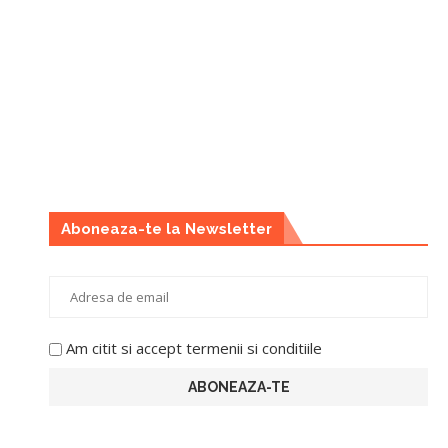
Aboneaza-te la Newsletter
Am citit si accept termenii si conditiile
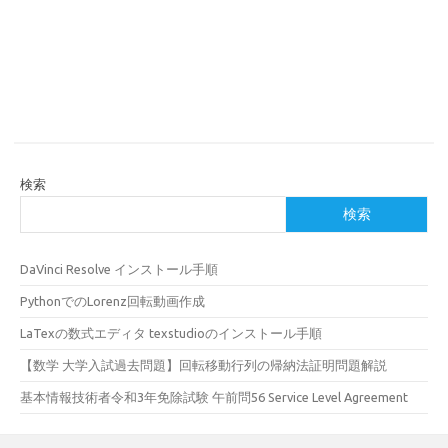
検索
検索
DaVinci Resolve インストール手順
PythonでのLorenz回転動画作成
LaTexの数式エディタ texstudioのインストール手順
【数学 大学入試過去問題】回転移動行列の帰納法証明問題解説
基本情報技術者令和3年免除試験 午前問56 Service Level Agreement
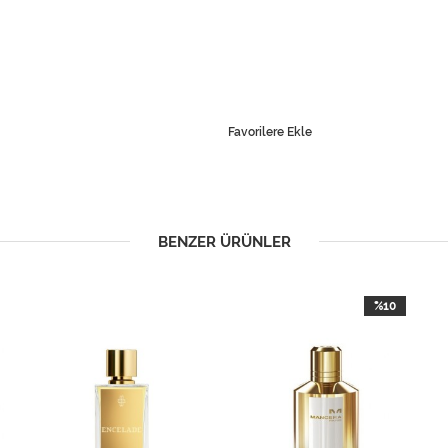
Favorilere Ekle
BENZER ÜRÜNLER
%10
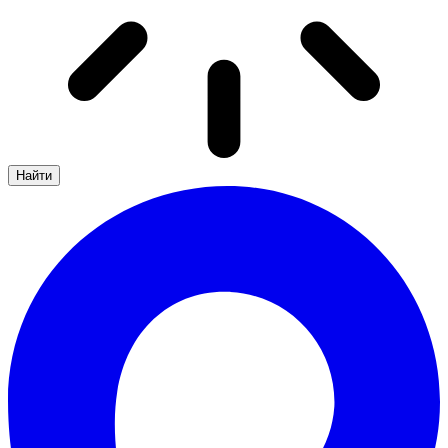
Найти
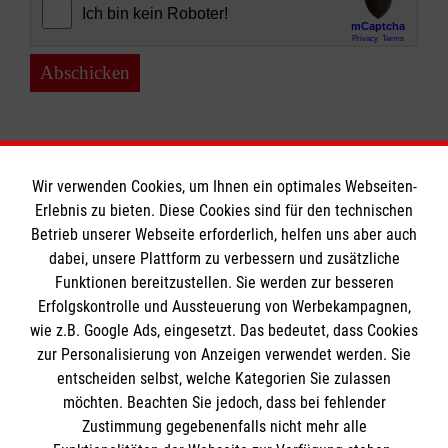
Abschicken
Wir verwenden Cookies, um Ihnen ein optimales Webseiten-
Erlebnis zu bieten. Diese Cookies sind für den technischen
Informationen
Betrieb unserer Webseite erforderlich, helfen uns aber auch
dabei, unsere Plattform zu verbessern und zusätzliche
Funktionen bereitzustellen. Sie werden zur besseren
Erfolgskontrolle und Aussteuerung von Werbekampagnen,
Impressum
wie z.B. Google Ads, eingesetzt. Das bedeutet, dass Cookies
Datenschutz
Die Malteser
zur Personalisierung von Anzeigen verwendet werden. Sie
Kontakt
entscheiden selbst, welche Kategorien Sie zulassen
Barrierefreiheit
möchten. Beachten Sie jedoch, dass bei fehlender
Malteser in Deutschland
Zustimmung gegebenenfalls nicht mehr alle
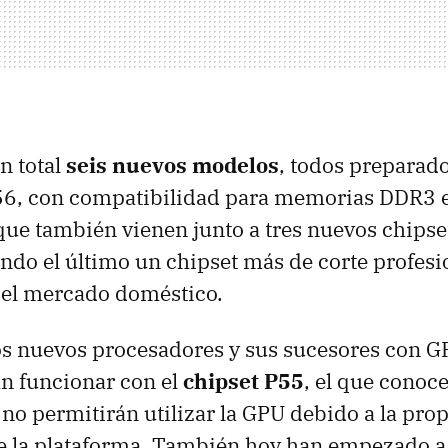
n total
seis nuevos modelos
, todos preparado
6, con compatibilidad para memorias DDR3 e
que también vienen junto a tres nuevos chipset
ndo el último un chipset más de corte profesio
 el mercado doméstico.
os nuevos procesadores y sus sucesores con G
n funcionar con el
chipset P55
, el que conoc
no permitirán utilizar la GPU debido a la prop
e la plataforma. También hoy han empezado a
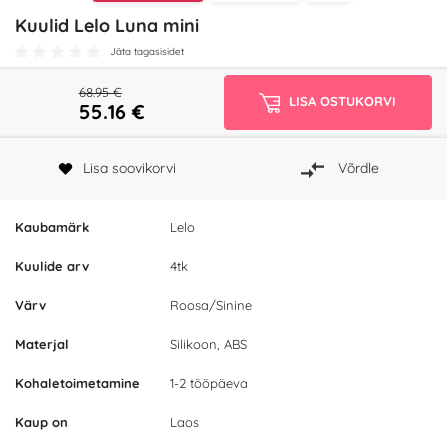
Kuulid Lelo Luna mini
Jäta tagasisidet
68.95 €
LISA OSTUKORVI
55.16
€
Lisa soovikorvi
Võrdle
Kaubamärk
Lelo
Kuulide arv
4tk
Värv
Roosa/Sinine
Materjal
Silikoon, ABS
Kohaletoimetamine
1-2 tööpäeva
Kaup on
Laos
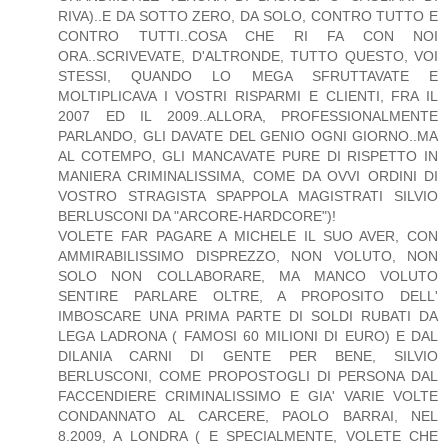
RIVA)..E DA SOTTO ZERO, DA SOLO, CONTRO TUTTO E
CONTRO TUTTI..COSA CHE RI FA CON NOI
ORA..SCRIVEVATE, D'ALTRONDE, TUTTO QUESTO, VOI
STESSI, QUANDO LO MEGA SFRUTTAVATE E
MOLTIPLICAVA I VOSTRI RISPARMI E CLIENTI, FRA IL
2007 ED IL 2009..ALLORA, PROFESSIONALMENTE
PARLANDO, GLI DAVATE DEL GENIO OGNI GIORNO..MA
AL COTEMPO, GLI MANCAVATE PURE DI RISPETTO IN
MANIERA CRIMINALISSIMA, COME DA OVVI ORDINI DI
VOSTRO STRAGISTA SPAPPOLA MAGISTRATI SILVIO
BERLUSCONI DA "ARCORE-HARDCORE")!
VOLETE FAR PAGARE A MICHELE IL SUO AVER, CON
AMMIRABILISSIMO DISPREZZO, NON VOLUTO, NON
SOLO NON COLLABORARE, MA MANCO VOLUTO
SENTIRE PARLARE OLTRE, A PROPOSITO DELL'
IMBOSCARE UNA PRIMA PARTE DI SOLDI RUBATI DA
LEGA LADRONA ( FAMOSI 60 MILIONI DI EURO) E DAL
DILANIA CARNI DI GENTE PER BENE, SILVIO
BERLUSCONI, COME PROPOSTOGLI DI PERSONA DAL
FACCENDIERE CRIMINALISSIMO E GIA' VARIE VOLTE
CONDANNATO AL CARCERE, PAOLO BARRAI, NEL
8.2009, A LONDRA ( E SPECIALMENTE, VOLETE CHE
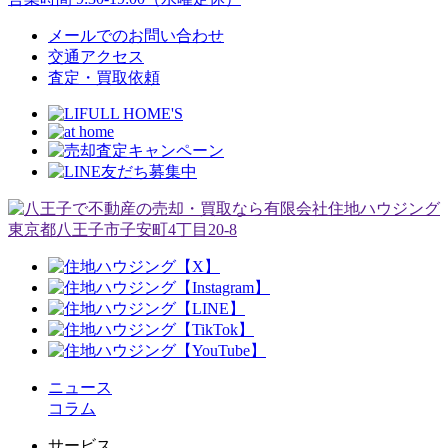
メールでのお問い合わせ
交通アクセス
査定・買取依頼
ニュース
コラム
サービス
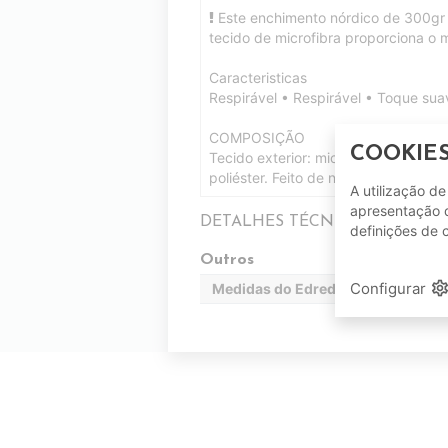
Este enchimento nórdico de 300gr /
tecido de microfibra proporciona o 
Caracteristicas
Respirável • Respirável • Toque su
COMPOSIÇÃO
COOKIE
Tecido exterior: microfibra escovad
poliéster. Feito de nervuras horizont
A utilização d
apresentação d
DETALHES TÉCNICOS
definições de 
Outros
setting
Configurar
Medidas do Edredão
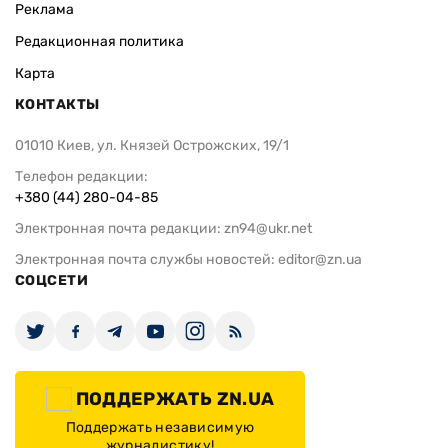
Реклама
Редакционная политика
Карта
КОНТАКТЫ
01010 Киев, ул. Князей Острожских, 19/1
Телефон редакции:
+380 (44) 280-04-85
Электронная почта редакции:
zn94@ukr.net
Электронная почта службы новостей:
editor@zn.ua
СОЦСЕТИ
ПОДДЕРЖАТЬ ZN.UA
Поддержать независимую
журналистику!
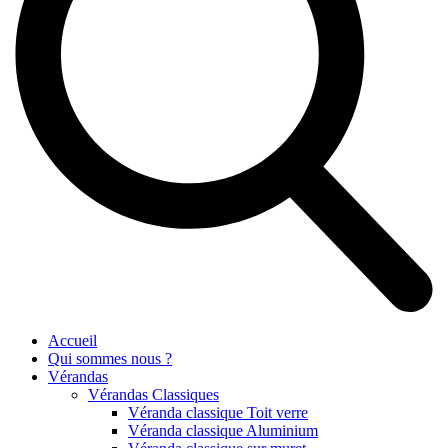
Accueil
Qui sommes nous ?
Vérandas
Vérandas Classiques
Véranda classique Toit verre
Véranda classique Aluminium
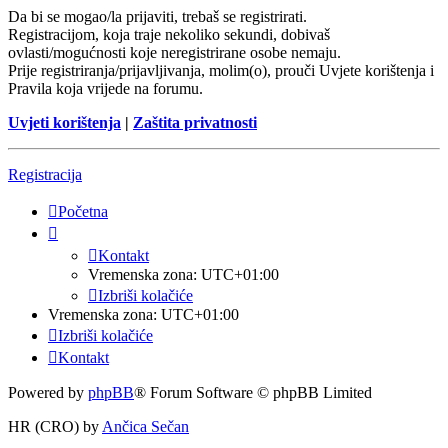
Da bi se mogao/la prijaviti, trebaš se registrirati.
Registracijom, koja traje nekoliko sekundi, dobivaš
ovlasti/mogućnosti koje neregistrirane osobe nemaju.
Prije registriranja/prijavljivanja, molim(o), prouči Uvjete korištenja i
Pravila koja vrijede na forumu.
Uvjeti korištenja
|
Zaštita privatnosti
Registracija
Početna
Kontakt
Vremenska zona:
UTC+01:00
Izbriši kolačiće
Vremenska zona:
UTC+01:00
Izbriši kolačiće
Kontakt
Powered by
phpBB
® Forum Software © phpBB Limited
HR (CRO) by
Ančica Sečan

* * *

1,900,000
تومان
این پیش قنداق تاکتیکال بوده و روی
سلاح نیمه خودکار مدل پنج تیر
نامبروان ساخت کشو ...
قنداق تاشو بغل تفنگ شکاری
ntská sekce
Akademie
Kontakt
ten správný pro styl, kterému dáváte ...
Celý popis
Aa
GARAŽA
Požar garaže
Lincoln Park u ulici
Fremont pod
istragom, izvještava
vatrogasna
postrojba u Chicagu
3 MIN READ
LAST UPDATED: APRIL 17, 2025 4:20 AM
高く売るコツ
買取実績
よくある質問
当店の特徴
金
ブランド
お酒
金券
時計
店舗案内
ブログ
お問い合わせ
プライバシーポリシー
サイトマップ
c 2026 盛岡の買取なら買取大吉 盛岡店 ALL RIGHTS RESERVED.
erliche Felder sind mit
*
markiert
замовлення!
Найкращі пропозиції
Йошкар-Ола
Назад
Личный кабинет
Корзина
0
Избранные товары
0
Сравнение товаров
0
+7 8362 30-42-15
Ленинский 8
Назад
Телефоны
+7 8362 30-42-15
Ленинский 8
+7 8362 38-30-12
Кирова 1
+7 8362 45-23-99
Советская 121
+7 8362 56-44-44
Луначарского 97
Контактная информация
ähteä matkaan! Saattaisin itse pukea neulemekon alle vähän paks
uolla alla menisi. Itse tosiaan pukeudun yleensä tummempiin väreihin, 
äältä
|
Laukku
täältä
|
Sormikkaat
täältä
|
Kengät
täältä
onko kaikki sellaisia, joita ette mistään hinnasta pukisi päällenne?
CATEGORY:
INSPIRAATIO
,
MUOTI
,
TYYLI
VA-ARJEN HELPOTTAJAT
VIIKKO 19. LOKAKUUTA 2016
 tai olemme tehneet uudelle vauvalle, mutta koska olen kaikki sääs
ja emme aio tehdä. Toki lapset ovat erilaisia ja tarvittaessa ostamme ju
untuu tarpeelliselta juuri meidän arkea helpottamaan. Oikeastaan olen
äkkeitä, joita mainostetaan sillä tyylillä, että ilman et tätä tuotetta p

→ WHAT IS BEING ASKED: Give the lines above again exactly, from the one containing "Aboneaza-te la Newsletter" to the one containing "AL COTEMPO, GLI MANCAVATE PURE DI RISPETTO IN", both included, but leave out the pictures.

→ WRITTEN RESPONSE:
Aboneaza-te la Newsletter
Am citit si accept termenii si conditiile
検索
検索
DaVinci Resolve インストール手順
PythonでのLorenz回転動画作成
LaTexの数式エディタ texstudioのインストール手順
【数学 大学入試過去問題】回転移動行列の帰納法証明問題解説
基本情報技術者令和3年免除試験 午前問56 Service Level Agreement
Favorilere Ekle
BENZER ÜRÜNLER
%10
Найти
Abschicken
Wir verwenden Cookies, um Ihnen ein optimales Webseiten-
Erlebnis zu bieten. Diese Cookies sind für den technischen
Informationen
Betrieb unserer Webseite erforderlich, helfen uns aber auch
dabei, unsere Plattform zu verbessern und zusätzliche
Funktionen bereitzustellen. Sie werden zur besseren
Erfolgskontrolle und Aussteuerung von Werbekampagnen,
Impressum
wie z.B. Google Ads, eingesetzt. Das bedeutet, dass Cookies
Datenschutz
Die Malteser
zur Personalisierung von Anzeigen verwendet werden. Sie
Kontakt
entscheiden selbst, welche Kategorien Sie zulassen
Barrierefreiheit
möchten. Beachten Sie jedoch, dass bei fehlender
Malteser in Deutschland
Zustimmung gegebenenfalls nicht mehr alle
n total
seis nuevos modelos
, todos preparado
6, con compatibilidad para memorias DDR3 e
que también vienen junto a tres nuevos chipset
ndo el último un chipset más de corte profesio
 el mercado doméstico.
os nuevos procesadores y sus sucesores con G
n funcionar con el
chipset P55
, el que conoc
no permitirán utilizar la GPU debido a la prop
e la plataforma. También hoy han empezado a
Kuulid Lelo Luna mini
Jäta tagasisidet
68.95 €
LISA OSTUKORVI
55.16
€
Lisa soovikorvi
Võrdle
Kaubamärk
Lelo
Kuulide arv
4tk
Värv
Roosa/Sinine
Materjal
Silikoon, ABS
Kohaletoimetamine
1-2 tööpäeva
Kaup on
Laos
RIVA)..E DA SOTTO ZERO, DA SOLO, CONTRO TUTTO E
CONTRO TUTTI..COSA CHE RI FA CON NOI
ORA..SCRIVEVATE, D'ALTRONDE, TUTTO QUESTO, VOI
STESSI, QUANDO LO MEGA SFRUTTAVATE E
MOLTIPLICAVA I VOSTRI RISPARMI E CLIENTI, FRA IL
2007 ED IL 2009..ALLORA, PROFESSIONALMENTE
PARLANDO, GLI DAVATE DEL GENIO OGNI GIORNO..MA
AL COTEMPO, GLI MANCAVATE PURE DI RISPETTO IN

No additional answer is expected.